◆ **Exercise directions**
Among the entries that follow, some lines contain the word "main". Show all of them.

◆ **Input data**
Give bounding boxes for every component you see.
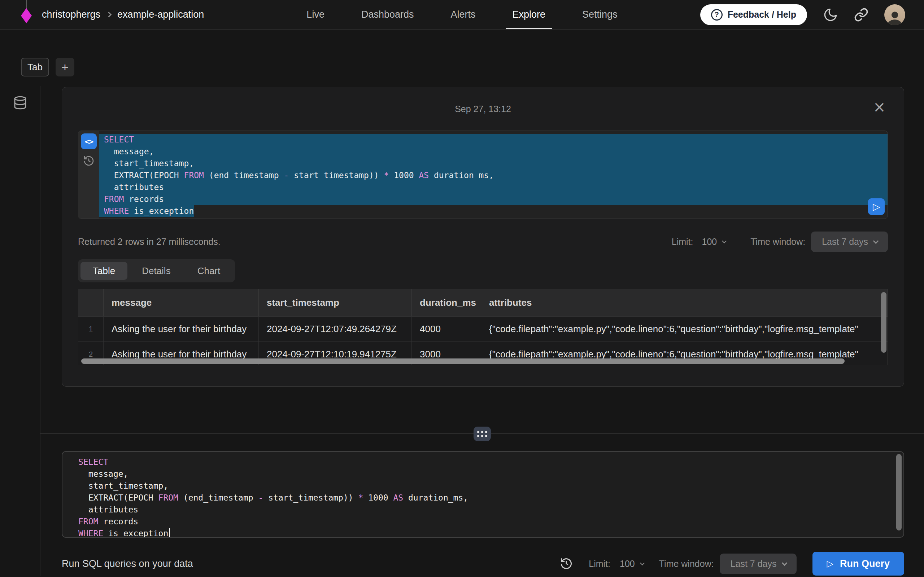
limit-dropdown[interactable]: 100 bbox=[620, 559, 643, 569]
schema-browser-button[interactable] bbox=[13, 95, 27, 112]
limit-label: Limit: bbox=[589, 559, 611, 569]
query-history-button[interactable] bbox=[560, 557, 573, 570]
history-timestamp: Sep 27, 13:12 bbox=[455, 104, 511, 114]
sql-query-editor[interactable]: SELECT message, start_timestamp, EXTRACT… bbox=[62, 451, 904, 538]
share-link-button[interactable] bbox=[854, 8, 868, 22]
query-tab-bar: Tab + bbox=[0, 29, 924, 76]
breadcrumb-project[interactable]: example-application bbox=[117, 9, 204, 20]
history-icon[interactable] bbox=[83, 155, 95, 168]
limit-dropdown[interactable]: 100 bbox=[702, 237, 725, 247]
results-table-header: message start_timestamp duration_ms attr… bbox=[78, 289, 888, 316]
run-query-button[interactable]: ▷ Run Query bbox=[813, 552, 905, 575]
vertical-scrollbar[interactable] bbox=[881, 292, 887, 353]
feedback-help-button[interactable]: ? Feedback / Help bbox=[700, 4, 807, 25]
person-silhouette-icon bbox=[885, 10, 904, 25]
play-icon: ▷ bbox=[827, 559, 834, 569]
left-sidebar bbox=[0, 86, 40, 576]
table-row[interactable]: 1 Asking the user for their birthday 202… bbox=[78, 316, 888, 342]
chevron-down-icon bbox=[873, 238, 879, 244]
limit-label: Limit: bbox=[672, 237, 693, 247]
chevron-down-icon bbox=[640, 561, 645, 566]
time-window-dropdown[interactable]: Last 7 days bbox=[720, 554, 796, 574]
query-tab[interactable]: Tab bbox=[21, 58, 49, 76]
breadcrumb: christophergs example-application bbox=[20, 6, 204, 23]
user-avatar[interactable] bbox=[884, 4, 905, 25]
row-number-header bbox=[78, 289, 103, 316]
tab-chart[interactable]: Chart bbox=[185, 262, 233, 280]
chevron-down-icon bbox=[782, 560, 787, 566]
nav-item-live[interactable]: Live bbox=[304, 0, 327, 29]
horizontal-scrollbar[interactable] bbox=[81, 358, 845, 364]
result-view-tabs: Table Details Chart bbox=[78, 259, 235, 282]
editor-vertical-scrollbar[interactable] bbox=[896, 454, 901, 530]
code-icon[interactable]: <> bbox=[81, 134, 97, 149]
feedback-help-label: Feedback / Help bbox=[728, 10, 796, 20]
link-icon bbox=[854, 8, 868, 22]
column-header-duration-ms: duration_ms bbox=[412, 289, 481, 316]
history-sql-editor[interactable]: <> SELECT message, start_timestamp, EXTR… bbox=[78, 131, 888, 219]
nav-item-explore[interactable]: Explore bbox=[510, 0, 548, 29]
explore-main: Sep 27, 13:12 × <> SELECT message, start… bbox=[40, 86, 924, 576]
run-history-query-button[interactable]: ▷ bbox=[868, 198, 885, 215]
tab-details[interactable]: Details bbox=[129, 262, 183, 280]
nav-item-settings[interactable]: Settings bbox=[580, 0, 620, 29]
breadcrumb-org[interactable]: christophergs bbox=[42, 9, 100, 20]
time-window-label: Time window: bbox=[750, 237, 805, 247]
nav-item-dashboards[interactable]: Dashboards bbox=[359, 0, 416, 29]
play-icon: ▷ bbox=[873, 201, 880, 213]
database-icon bbox=[13, 95, 27, 111]
column-header-start-timestamp: start_timestamp bbox=[259, 289, 412, 316]
tab-table[interactable]: Table bbox=[81, 262, 128, 280]
query-footer-bar: Run SQL queries on your data Limit: 100 … bbox=[62, 548, 904, 577]
history-icon bbox=[560, 557, 573, 570]
main-nav-menu: Live Dashboards Alerts Explore Settings bbox=[304, 0, 619, 29]
question-circle-icon: ? bbox=[711, 9, 723, 21]
column-header-attributes: attributes bbox=[481, 289, 888, 316]
breadcrumb-separator-icon bbox=[106, 12, 112, 18]
query-history-card: Sep 27, 13:12 × <> SELECT message, start… bbox=[62, 87, 904, 387]
nav-item-alerts[interactable]: Alerts bbox=[448, 0, 478, 29]
logfire-logo-icon bbox=[20, 6, 32, 23]
top-nav: christophergs example-application Live D… bbox=[0, 0, 924, 29]
column-header-message: message bbox=[103, 289, 259, 316]
footer-hint: Run SQL queries on your data bbox=[62, 558, 193, 569]
time-window-label: Time window: bbox=[659, 559, 714, 569]
close-icon[interactable]: × bbox=[873, 100, 886, 115]
result-summary: Returned 2 rows in 27 milliseconds. bbox=[78, 237, 221, 247]
time-window-dropdown[interactable]: Last 7 days bbox=[811, 232, 888, 252]
add-tab-button[interactable]: + bbox=[56, 58, 74, 76]
text-cursor bbox=[169, 528, 170, 538]
results-table: message start_timestamp duration_ms attr… bbox=[78, 289, 888, 365]
chevron-down-icon bbox=[722, 239, 727, 243]
resize-handle-icon[interactable] bbox=[473, 427, 491, 441]
editor-gutter: <> bbox=[78, 131, 99, 219]
history-sql-code: SELECT message, start_timestamp, EXTRACT… bbox=[99, 131, 888, 219]
moon-icon bbox=[823, 7, 838, 23]
dark-mode-toggle[interactable] bbox=[823, 7, 838, 23]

◆ **Written solution**
explore-main: Sep 27, 13:12 × <> SELECT message, start… bbox=[40, 86, 924, 576]
main-nav-menu: Live Dashboards Alerts Explore Settings bbox=[304, 0, 619, 29]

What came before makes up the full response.